:: DATA EXCERPTS ::
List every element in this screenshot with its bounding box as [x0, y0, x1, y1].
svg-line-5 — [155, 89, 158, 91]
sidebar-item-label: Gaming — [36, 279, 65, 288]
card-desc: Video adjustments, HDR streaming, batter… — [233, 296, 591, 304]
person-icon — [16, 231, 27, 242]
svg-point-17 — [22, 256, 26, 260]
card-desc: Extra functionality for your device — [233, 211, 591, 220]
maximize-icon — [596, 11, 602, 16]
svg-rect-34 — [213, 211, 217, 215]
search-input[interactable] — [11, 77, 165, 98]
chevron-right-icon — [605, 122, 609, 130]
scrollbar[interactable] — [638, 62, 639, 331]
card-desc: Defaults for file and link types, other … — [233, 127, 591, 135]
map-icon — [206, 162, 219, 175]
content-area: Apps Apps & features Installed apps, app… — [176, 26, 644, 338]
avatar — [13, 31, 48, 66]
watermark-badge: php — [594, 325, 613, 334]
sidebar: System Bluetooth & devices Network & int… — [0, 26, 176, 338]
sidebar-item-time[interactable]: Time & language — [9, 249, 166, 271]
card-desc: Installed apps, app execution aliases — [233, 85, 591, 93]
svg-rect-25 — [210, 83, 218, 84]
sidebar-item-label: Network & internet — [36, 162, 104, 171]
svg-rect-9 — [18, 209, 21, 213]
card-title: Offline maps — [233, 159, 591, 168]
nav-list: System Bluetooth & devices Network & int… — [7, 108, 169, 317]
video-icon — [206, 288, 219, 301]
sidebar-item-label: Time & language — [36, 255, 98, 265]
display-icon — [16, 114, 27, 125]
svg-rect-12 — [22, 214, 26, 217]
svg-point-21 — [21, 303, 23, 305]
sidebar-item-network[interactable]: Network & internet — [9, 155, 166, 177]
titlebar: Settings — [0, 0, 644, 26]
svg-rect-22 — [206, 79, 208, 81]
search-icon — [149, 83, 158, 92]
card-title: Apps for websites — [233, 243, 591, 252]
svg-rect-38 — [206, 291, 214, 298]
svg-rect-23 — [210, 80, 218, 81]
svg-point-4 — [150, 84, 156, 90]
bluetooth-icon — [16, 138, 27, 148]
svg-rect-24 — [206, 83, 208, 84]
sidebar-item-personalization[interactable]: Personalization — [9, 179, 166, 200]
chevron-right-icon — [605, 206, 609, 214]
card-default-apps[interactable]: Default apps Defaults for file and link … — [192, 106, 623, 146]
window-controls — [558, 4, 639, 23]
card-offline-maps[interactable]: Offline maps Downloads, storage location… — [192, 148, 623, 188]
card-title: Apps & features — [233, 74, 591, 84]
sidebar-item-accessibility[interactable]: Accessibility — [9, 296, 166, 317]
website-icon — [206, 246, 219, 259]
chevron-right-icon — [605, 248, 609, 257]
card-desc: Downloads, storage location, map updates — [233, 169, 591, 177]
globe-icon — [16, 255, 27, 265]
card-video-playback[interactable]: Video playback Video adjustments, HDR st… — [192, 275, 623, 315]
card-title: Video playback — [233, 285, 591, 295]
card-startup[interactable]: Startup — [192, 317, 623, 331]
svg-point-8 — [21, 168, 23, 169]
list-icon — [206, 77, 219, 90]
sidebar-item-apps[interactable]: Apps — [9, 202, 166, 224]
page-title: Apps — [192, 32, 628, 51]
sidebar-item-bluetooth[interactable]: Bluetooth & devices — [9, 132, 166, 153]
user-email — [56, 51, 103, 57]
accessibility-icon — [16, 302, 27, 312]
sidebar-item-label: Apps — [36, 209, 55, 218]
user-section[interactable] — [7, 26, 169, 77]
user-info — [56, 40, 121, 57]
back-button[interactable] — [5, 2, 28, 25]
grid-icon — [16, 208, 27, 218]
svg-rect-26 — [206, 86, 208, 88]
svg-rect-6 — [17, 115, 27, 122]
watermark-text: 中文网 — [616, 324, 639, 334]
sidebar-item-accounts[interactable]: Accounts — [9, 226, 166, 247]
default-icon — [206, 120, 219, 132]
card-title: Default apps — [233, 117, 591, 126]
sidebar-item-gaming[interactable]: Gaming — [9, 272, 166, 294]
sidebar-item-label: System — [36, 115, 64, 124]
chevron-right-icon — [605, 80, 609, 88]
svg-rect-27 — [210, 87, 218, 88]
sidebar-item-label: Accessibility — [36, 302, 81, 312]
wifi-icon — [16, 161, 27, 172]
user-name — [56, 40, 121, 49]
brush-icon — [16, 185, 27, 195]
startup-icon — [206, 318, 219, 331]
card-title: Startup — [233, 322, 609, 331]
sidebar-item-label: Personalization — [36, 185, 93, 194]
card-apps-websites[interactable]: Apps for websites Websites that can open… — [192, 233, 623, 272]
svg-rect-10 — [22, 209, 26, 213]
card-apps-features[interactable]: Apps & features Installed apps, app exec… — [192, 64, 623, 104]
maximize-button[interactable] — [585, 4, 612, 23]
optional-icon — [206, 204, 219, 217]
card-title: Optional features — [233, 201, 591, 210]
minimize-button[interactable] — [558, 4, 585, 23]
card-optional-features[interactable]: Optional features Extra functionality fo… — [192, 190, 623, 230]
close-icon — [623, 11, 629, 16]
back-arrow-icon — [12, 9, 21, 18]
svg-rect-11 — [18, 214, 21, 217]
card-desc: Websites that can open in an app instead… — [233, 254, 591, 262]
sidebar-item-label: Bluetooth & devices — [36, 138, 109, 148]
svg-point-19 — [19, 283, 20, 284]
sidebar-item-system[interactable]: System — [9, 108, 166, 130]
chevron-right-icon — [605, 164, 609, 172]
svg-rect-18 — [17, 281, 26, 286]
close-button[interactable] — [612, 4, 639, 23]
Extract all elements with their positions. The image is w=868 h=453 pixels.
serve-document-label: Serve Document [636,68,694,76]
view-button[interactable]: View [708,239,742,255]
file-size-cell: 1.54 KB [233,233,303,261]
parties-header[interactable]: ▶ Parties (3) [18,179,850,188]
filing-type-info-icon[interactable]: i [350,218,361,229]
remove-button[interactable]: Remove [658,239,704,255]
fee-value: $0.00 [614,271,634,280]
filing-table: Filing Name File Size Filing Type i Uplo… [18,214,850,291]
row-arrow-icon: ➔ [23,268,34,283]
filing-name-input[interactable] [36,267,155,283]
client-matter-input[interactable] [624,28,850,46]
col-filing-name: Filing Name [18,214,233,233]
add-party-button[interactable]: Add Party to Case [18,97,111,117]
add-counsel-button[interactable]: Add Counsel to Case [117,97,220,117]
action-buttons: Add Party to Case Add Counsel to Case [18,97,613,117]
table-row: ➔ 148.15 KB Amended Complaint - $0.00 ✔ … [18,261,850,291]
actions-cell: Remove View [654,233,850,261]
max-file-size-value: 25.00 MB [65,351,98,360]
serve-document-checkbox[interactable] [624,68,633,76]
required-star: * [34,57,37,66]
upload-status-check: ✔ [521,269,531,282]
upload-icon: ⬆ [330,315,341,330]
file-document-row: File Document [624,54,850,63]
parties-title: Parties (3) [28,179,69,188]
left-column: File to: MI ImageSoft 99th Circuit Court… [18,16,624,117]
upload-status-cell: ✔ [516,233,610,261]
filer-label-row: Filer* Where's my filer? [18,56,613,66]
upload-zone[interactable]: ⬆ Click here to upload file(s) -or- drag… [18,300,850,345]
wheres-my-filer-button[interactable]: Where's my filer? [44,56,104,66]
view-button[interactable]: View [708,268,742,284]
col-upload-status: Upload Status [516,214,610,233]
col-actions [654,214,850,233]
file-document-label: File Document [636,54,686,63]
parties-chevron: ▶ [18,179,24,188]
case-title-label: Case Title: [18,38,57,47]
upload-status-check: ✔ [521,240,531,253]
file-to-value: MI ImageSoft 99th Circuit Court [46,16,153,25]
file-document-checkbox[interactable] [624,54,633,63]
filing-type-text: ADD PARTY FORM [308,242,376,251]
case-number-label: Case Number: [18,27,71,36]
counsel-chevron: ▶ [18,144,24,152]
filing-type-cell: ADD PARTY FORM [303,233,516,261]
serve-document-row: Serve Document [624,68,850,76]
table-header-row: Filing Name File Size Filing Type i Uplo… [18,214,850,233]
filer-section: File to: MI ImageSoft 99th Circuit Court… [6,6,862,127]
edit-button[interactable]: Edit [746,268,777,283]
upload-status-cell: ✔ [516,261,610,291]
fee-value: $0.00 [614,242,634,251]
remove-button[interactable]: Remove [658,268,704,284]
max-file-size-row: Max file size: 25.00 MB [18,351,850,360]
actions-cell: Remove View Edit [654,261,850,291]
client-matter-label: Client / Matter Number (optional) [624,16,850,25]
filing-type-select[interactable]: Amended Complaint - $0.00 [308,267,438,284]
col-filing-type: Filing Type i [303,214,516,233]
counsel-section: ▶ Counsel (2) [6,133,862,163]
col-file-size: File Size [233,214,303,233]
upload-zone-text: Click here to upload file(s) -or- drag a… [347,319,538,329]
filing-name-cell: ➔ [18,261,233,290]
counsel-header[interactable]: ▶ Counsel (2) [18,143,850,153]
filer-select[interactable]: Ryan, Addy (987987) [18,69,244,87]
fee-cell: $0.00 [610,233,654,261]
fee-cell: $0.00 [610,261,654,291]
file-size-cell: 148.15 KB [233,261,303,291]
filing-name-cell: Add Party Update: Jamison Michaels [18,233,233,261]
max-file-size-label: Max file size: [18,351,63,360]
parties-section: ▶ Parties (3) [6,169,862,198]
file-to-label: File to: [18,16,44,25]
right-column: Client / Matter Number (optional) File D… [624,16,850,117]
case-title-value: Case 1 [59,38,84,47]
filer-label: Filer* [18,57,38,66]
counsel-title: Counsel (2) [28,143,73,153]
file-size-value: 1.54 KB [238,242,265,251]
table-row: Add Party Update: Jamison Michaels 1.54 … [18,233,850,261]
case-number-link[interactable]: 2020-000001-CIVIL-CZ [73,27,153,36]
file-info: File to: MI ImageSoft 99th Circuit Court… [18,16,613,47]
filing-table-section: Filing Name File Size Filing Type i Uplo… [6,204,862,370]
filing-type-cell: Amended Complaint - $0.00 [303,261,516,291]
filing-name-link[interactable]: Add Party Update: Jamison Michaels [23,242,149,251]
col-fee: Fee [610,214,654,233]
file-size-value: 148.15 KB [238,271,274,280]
:::
* [EXERCISE BRIEF]:
Only the lines that contain the string "Click" should be copied from the entries above.

* [TASK ANSWER]:
upload-zone[interactable]: ⬆ Click here to upload file(s) -or- drag… [18,300,850,345]
upload-zone-text: Click here to upload file(s) -or- drag a… [347,319,538,329]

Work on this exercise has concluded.